* [WHAT THIS TASK INVOLVES] Print the lines that run from the line with "Путин поздравил Маслякова" to the line with "страны Дмитрий Медведев", keeping both end lines, exactly as they appear in the entries below, and nothing else.

•••

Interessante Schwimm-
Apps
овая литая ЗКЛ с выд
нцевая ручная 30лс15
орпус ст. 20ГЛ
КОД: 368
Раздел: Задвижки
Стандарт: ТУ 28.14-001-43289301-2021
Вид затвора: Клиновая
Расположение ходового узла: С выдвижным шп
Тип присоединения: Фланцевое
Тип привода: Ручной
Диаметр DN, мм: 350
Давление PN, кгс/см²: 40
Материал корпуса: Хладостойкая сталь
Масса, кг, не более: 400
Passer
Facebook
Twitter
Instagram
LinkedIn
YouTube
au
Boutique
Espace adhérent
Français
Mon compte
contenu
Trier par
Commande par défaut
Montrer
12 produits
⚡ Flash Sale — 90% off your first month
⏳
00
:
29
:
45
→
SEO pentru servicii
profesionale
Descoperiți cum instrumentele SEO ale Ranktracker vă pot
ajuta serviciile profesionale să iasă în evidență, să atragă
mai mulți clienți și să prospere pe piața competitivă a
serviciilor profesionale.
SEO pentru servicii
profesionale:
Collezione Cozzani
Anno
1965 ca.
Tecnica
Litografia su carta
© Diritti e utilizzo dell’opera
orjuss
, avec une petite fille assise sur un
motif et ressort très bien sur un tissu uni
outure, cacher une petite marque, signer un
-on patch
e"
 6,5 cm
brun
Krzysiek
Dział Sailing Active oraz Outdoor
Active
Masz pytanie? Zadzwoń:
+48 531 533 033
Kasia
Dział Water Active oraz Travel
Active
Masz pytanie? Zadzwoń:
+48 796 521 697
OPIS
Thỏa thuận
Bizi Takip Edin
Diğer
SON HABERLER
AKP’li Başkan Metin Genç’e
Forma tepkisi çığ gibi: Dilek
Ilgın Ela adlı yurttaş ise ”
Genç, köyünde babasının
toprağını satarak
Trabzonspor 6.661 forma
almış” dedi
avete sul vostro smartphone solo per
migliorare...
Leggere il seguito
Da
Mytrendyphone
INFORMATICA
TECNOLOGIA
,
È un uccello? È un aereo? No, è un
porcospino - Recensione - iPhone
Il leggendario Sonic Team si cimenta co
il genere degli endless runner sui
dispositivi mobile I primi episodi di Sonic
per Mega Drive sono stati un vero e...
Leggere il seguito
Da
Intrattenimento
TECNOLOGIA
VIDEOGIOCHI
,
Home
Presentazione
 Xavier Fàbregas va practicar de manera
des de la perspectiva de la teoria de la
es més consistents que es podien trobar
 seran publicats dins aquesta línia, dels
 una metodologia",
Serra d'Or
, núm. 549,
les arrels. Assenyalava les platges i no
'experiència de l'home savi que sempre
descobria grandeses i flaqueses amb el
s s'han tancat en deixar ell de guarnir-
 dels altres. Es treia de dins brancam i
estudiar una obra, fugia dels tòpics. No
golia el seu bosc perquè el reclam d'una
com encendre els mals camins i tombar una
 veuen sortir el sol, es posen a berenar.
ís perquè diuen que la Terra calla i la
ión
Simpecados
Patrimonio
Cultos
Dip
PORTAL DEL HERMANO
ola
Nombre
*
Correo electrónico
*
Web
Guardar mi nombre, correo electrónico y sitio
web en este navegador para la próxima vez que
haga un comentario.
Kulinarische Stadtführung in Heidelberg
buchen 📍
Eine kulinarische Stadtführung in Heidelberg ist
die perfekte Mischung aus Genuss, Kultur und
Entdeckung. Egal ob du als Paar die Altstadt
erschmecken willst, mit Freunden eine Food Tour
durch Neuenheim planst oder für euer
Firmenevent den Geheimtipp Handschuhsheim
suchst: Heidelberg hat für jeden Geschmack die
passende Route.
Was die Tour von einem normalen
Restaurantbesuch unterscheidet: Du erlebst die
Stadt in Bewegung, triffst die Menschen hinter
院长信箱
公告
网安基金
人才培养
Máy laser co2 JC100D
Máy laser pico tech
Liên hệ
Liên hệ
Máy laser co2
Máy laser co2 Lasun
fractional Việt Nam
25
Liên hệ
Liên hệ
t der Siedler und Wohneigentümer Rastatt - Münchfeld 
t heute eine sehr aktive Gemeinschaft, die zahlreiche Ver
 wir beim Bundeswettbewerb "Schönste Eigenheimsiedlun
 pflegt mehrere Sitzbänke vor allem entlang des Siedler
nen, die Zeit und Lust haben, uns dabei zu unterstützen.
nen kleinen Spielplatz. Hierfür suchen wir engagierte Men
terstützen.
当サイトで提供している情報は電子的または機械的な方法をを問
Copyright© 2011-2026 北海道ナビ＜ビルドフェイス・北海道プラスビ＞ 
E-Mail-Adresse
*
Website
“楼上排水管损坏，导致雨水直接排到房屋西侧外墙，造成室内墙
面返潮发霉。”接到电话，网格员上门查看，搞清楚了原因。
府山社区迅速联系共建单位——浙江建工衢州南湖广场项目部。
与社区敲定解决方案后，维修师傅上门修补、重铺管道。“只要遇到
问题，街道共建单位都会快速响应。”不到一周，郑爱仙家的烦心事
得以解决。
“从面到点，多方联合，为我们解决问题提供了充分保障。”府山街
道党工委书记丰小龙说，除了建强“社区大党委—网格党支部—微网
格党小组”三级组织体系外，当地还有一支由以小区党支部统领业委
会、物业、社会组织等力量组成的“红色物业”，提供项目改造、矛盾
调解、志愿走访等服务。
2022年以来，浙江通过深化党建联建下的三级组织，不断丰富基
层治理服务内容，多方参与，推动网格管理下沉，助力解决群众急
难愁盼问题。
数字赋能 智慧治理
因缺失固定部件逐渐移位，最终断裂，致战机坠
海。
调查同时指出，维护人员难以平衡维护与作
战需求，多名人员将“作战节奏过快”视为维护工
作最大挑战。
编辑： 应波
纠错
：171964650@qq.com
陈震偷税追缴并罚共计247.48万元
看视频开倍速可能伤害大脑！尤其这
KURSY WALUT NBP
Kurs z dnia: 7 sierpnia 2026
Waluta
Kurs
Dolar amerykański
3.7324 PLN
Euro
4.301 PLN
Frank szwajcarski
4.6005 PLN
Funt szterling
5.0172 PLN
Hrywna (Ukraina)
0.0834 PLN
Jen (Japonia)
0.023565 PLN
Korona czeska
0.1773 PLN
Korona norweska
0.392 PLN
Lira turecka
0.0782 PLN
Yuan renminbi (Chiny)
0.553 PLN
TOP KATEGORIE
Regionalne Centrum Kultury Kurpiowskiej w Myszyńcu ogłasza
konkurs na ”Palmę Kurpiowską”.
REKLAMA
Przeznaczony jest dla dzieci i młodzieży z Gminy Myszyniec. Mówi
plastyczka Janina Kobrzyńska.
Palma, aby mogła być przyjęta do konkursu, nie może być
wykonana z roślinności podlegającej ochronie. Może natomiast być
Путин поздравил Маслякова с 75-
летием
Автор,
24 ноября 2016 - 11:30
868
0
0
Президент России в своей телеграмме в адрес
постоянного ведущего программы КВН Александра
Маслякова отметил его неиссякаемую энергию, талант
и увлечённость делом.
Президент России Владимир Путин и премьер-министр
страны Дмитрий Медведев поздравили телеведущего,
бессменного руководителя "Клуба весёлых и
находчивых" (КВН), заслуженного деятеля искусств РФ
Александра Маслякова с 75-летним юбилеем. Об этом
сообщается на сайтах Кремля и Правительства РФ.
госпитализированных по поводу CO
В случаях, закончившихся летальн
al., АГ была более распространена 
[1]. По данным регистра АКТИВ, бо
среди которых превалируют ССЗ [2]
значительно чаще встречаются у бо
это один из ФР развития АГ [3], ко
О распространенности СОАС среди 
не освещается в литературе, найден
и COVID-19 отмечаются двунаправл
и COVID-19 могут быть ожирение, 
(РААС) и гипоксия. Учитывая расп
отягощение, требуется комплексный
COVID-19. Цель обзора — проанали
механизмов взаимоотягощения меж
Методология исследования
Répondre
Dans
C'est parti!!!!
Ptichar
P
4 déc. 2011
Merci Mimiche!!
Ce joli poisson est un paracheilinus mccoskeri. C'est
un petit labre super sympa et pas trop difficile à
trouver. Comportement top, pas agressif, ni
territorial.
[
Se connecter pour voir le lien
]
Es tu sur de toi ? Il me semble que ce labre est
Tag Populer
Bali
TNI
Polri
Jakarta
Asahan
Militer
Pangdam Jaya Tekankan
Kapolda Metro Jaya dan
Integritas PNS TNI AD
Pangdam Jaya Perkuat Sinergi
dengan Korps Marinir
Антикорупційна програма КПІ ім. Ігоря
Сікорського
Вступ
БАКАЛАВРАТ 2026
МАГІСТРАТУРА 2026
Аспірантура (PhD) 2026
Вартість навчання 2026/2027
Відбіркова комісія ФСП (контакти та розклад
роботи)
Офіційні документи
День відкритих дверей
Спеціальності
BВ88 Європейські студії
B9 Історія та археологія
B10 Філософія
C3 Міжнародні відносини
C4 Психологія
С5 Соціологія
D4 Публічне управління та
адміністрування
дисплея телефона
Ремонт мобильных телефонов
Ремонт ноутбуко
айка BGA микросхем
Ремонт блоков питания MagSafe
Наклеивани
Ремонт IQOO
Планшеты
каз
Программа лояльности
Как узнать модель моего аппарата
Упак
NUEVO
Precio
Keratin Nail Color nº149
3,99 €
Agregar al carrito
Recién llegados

•••

* [RESULT OF THE EXERCISE]
Путин поздравил Маслякова с 75-
летием
Автор,
24 ноября 2016 - 11:30
868
0
0
Президент России в своей телеграмме в адрес
постоянного ведущего программы КВН Александра
Маслякова отметил его неиссякаемую энергию, талант
и увлечённость делом.
Президент России Владимир Путин и премьер-министр
страны Дмитрий Медведев поздравили телеведущего,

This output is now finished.